There has been a lot of discussions about foreclosure properties and articles written about this topic, such as foreclosures hitting record high and how people make money out of distressed properties. I have heard and seen people try to find out how to purchase foreclosure properties, and many of them find the process difficult. So where are these properties? Where can we find them in California? Are they all in the lowest-priced neighborhood, as people seem to think.

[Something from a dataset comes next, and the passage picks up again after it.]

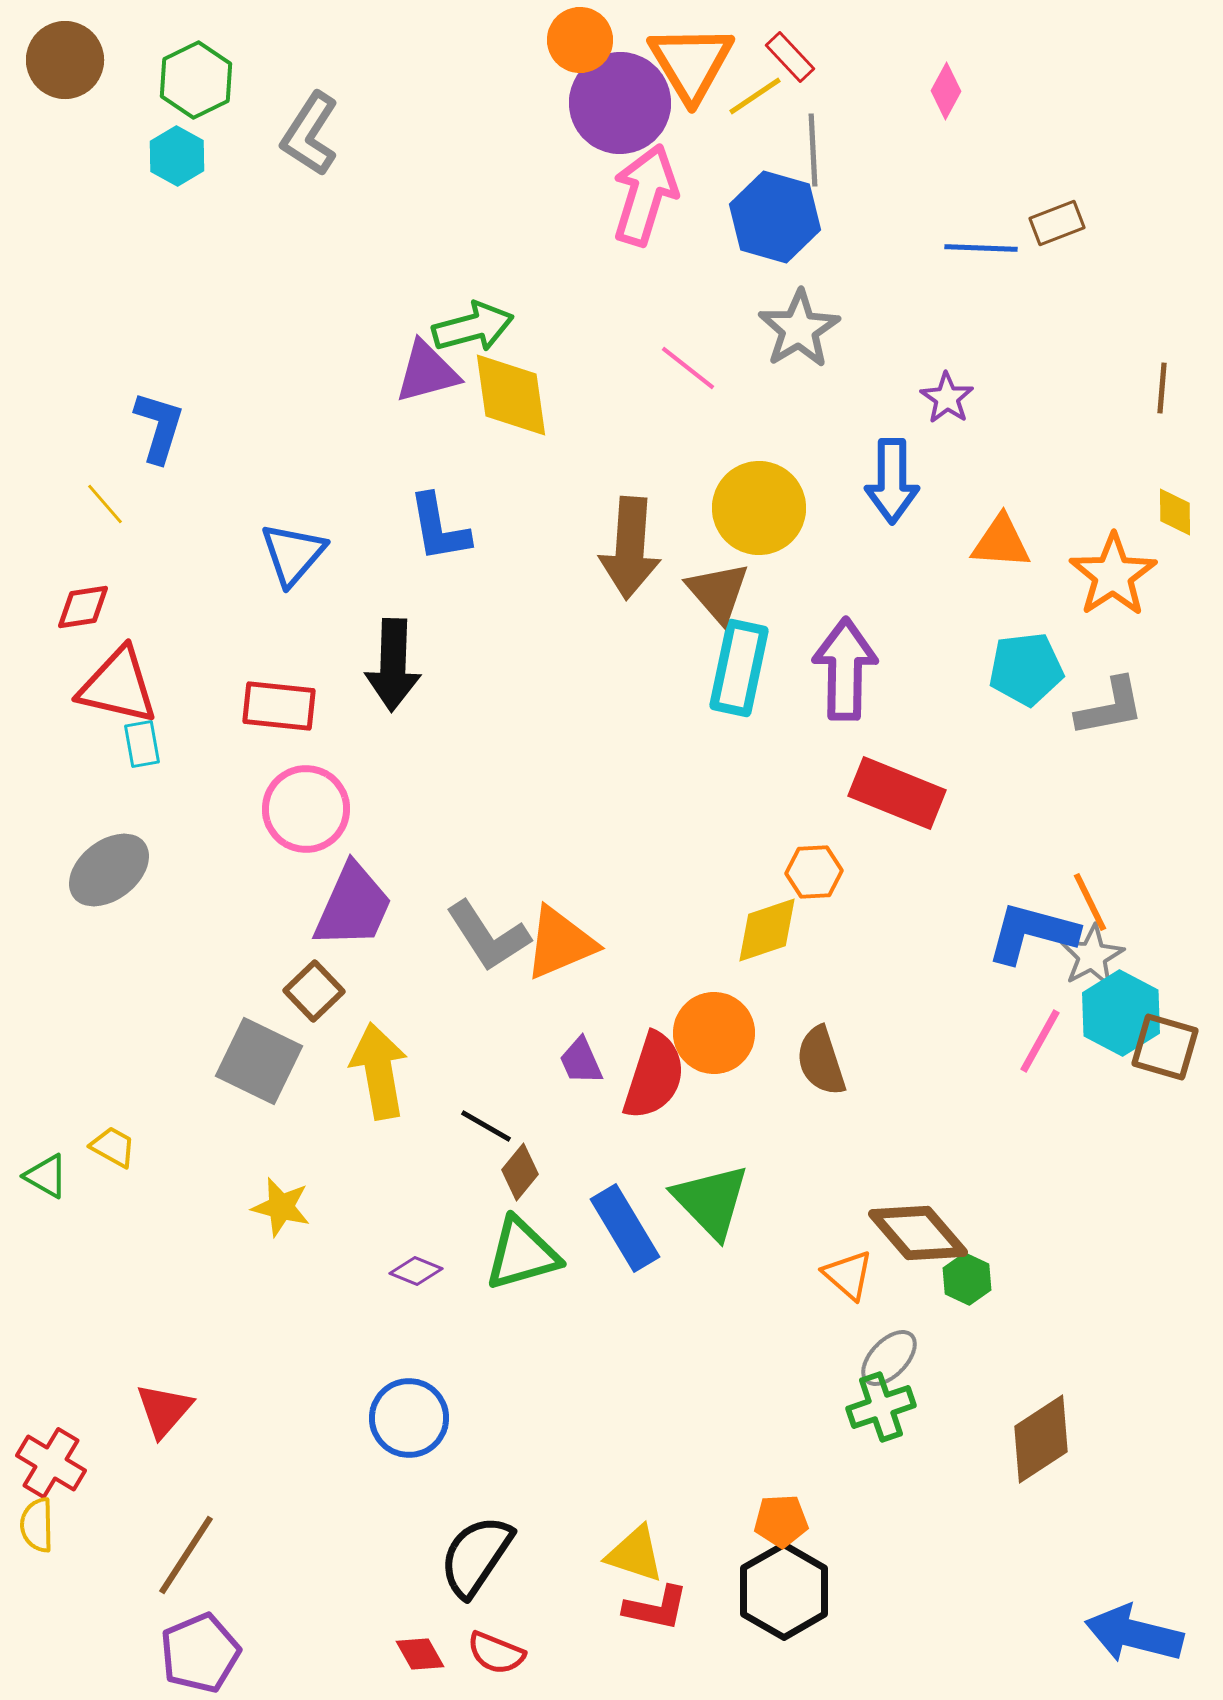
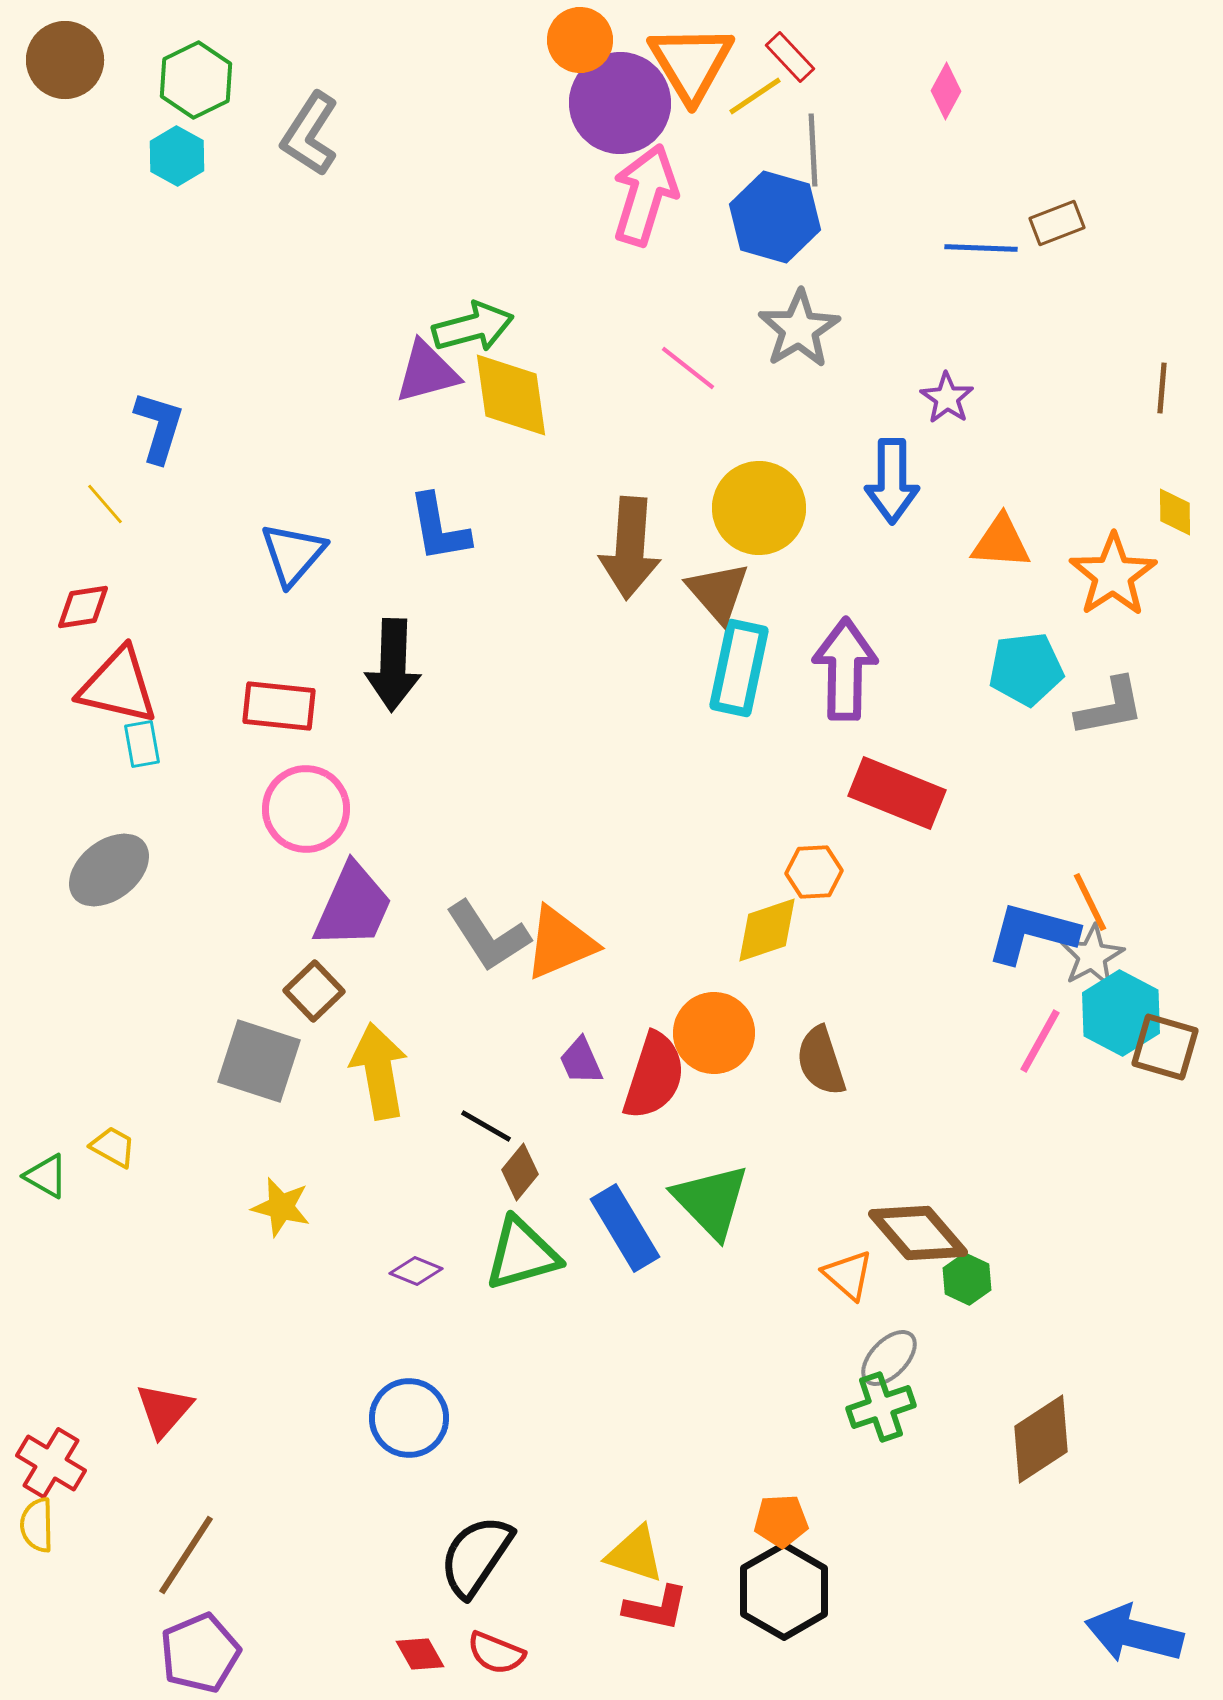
gray square at (259, 1061): rotated 8 degrees counterclockwise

Movoto has done some original research on this topic, using data from the MLS system to estimate the magnitude of the foreclosure avaialbility in the different areas. Movoto’s report are drawn from eight different local California multiple listing services across 13 counties (Alameda County, Contra Costa County, Monterey County, San Mateo County, Santa Cruz County, San Francisco County, San Benito County in Northern California, and Los Angeles County, Orange County, Riverside County, San Bernardino County, and San Diego in Sourthern California.
Movoto defines distressed properties as any property that has descriptions in the MLS that defines the property as “Bank Owned”, “In Foreclosure”, “Short Sale” (where the owner is trying to sell at a price below the mortgage balance to avoid foreclosure) or “REO” (a term used to indicate the property is bank owned).
This is definitely not a view of the complete picture, as foreclosued properties may be sold or disposed of without ever entering the MLS sytem. However, this is a good way to summarize the information. Many banks, mortgage companies and distressed owners do sell these properties through specialized real estate agents.
Across all of these 13 California counties, the distressed property rate is 10%. Some of the counties have close to 17% of the properties in the MLS are in this category, and they are Contra Costa and San Benito counties.
Another even more interesting way to look at the data is to look at this distressed property rate by the Zip Code. Some areas have high ratios of distressed properties, with Antioch and Orange reaching 25%. The table below shows the Zip Codes with the highest distressed properties.
So there are no shortage of foreclosure-related properties for sale, as can be searched through MLS systems. The challenge is still to find a good deal out of them.